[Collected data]
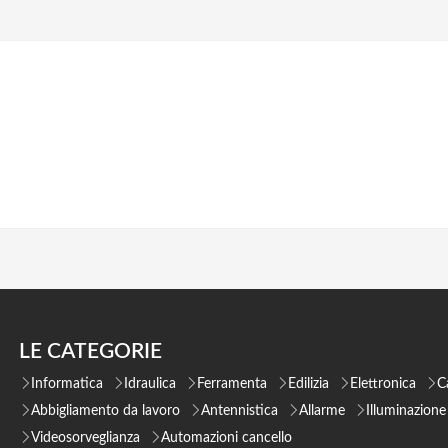
LE CATEGORIE
Informatica
Idraulica
Ferramenta
Edilizia
Elettronica
C
Abbigliamento da lavoro
Antennistica
Allarme
Illuminazione
Videosorveglianza
Automazioni cancello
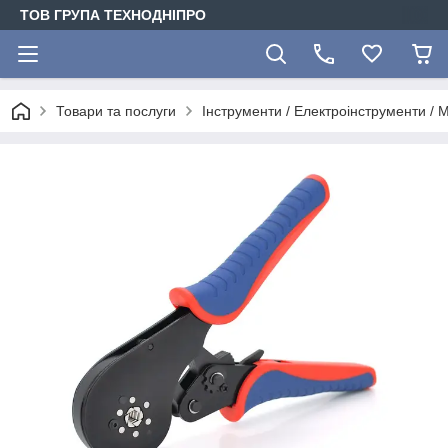
ТОВ ГРУПА ТЕХНОДНІПРО
Товари та послуги
Інструменти / Електроінструменти /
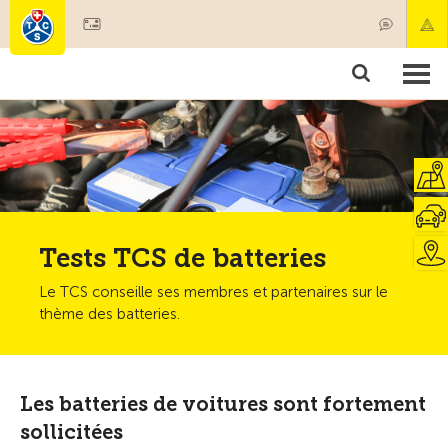
Devenir membre
Membres & prestations
Produits
Cours & contrôles véhicules
Camping & voyages
Tests, sécurité & santé
Tests TCS de batteries
Le TCS conseille ses membres et partenaires sur le
thème des batteries.
Les batteries de voitures sont fortement
sollicitées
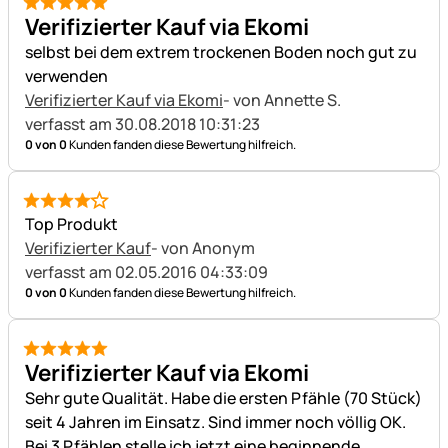
5 von 5
Verifizierter Kauf via Ekomi
selbst bei dem extrem trockenen Boden noch gut zu
verwenden
Verifizierter Kauf via Ekomi
- von Annette S.
verfasst am 30.08.2018 10:31:23
0 von 0
Kunden fanden diese Bewertung hilfreich.
4 von 5
Top Produkt
Verifizierter Kauf
- von Anonym
verfasst am 02.05.2016 04:33:09
0 von 0
Kunden fanden diese Bewertung hilfreich.
5 von 5
Verifizierter Kauf via Ekomi
Sehr gute Qualität. Habe die ersten Pfähle (70 Stück)
seit 4 Jahren im Einsatz. Sind immer noch völlig OK.
Bei 3 Pfählen stelle ich jetzt eine beginnende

◆ EXERCISE DESCRIPTION: With the images left out, output all the entries above exactly.

◆ SOLUTION FOR THIS PROBLEM:
LE CATEGORIE
Informatica
Idraulica
Ferramenta
Edilizia
Elettronica
C
Abbigliamento da lavoro
Antennistica
Allarme
Illuminazione
Videosorveglianza
Automazioni cancello
ТОВ ГРУПА ТЕХНОДНІПРО
Товари та послуги
Інструменти / Електроінструменти /
Devenir membre
Membres & prestations
Produits
Cours & contrôles véhicules
Camping & voyages
Tests, sécurité & santé
Tests TCS de batteries
Le TCS conseille ses membres et partenaires sur le
thème des batteries.
Les batteries de voitures sont fortement
sollicitées
5 von 5
Verifizierter Kauf via Ekomi
selbst bei dem extrem trockenen Boden noch gut zu
verwenden
Verifizierter Kauf via Ekomi
- von Annette S.
verfasst am 30.08.2018 10:31:23
0 von 0
Kunden fanden diese Bewertung hilfreich.
4 von 5
Top Produkt
Verifizierter Kauf
- von Anonym
verfasst am 02.05.2016 04:33:09
0 von 0
Kunden fanden diese Bewertung hilfreich.
5 von 5
Verifizierter Kauf via Ekomi
Sehr gute Qualität. Habe die ersten Pfähle (70 Stück)
seit 4 Jahren im Einsatz. Sind immer noch völlig OK.
Bei 3 Pfählen stelle ich jetzt eine beginnende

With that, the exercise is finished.